## Exercise aim
Transcribe all of the records word for word, but omit the pictures.

Records from a data collection:
Segment Open

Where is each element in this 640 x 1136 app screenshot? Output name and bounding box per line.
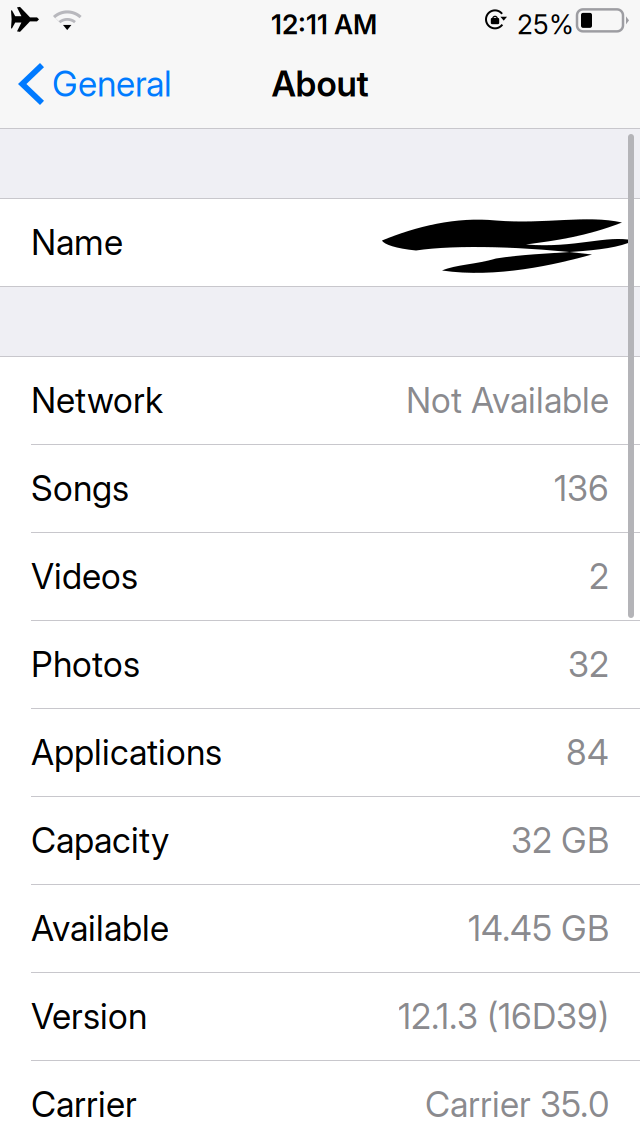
button[interactable]: Capacity — [0, 797, 640, 884]
button[interactable]: General — [0, 40, 186, 128]
staticText: Name — [31, 222, 123, 263]
button[interactable]: Carrier — [0, 1061, 640, 1136]
button[interactable]: Applications — [0, 709, 640, 796]
staticText: Not Available — [406, 380, 609, 421]
staticText: 14.45 GB — [468, 908, 609, 949]
staticText: Capacity — [31, 820, 169, 861]
staticText: 136 — [554, 468, 609, 509]
staticText: 32 — [568, 644, 609, 685]
staticText: 84 — [566, 732, 609, 773]
staticText: 2 — [589, 556, 609, 597]
staticText: Photos — [31, 644, 140, 685]
staticText: 12.1.3 (16D39) — [398, 996, 609, 1037]
staticText: Network — [31, 380, 163, 421]
staticText: About — [272, 63, 368, 105]
button[interactable]: Videos — [0, 533, 640, 620]
button[interactable]: Name — [0, 199, 640, 286]
staticText: Carrier — [31, 1084, 137, 1125]
staticText: General — [52, 63, 172, 105]
staticText: 32 GB — [511, 820, 609, 861]
staticText: Applications — [31, 732, 222, 773]
staticText: Songs — [31, 468, 129, 509]
staticText: Videos — [31, 556, 138, 597]
button[interactable]: Network — [0, 357, 640, 444]
staticText: Carrier 35.0 — [425, 1084, 609, 1125]
button[interactable]: Version — [0, 973, 640, 1060]
button[interactable]: Available — [0, 885, 640, 972]
staticText: Available — [31, 908, 169, 949]
staticText: 25% — [517, 8, 574, 41]
button[interactable]: Songs — [0, 445, 640, 532]
staticText: Version — [31, 996, 147, 1037]
button[interactable]: Photos — [0, 621, 640, 708]
staticText: 12:11 AM — [271, 8, 377, 41]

Segment Closed

## Expected answer
Where is each element in this 640 x 1136 app screenshot? Output name and bounding box per line.
button[interactable]: Capacity — [0, 797, 640, 884]
button[interactable]: General — [0, 40, 186, 128]
staticText: Name — [31, 222, 123, 263]
button[interactable]: Carrier — [0, 1061, 640, 1136]
button[interactable]: Applications — [0, 709, 640, 796]
staticText: Not Available — [406, 380, 609, 421]
staticText: 14.45 GB — [468, 908, 609, 949]
staticText: Capacity — [31, 820, 169, 861]
staticText: 136 — [554, 468, 609, 509]
staticText: 32 — [568, 644, 609, 685]
staticText: 84 — [566, 732, 609, 773]
staticText: 2 — [589, 556, 609, 597]
staticText: Photos — [31, 644, 140, 685]
staticText: 12.1.3 (16D39) — [398, 996, 609, 1037]
staticText: Network — [31, 380, 163, 421]
staticText: About — [272, 63, 368, 105]
button[interactable]: Videos — [0, 533, 640, 620]
button[interactable]: Name — [0, 199, 640, 286]
staticText: Carrier — [31, 1084, 137, 1125]
staticText: General — [52, 63, 172, 105]
staticText: 32 GB — [511, 820, 609, 861]
staticText: Applications — [31, 732, 222, 773]
staticText: Songs — [31, 468, 129, 509]
staticText: Videos — [31, 556, 138, 597]
button[interactable]: Network — [0, 357, 640, 444]
staticText: Carrier 35.0 — [425, 1084, 609, 1125]
button[interactable]: Version — [0, 973, 640, 1060]
button[interactable]: Available — [0, 885, 640, 972]
staticText: Available — [31, 908, 169, 949]
staticText: 25% — [517, 8, 574, 41]
button[interactable]: Songs — [0, 445, 640, 532]
staticText: Version — [31, 996, 147, 1037]
button[interactable]: Photos — [0, 621, 640, 708]
staticText: 12:11 AM — [271, 8, 377, 41]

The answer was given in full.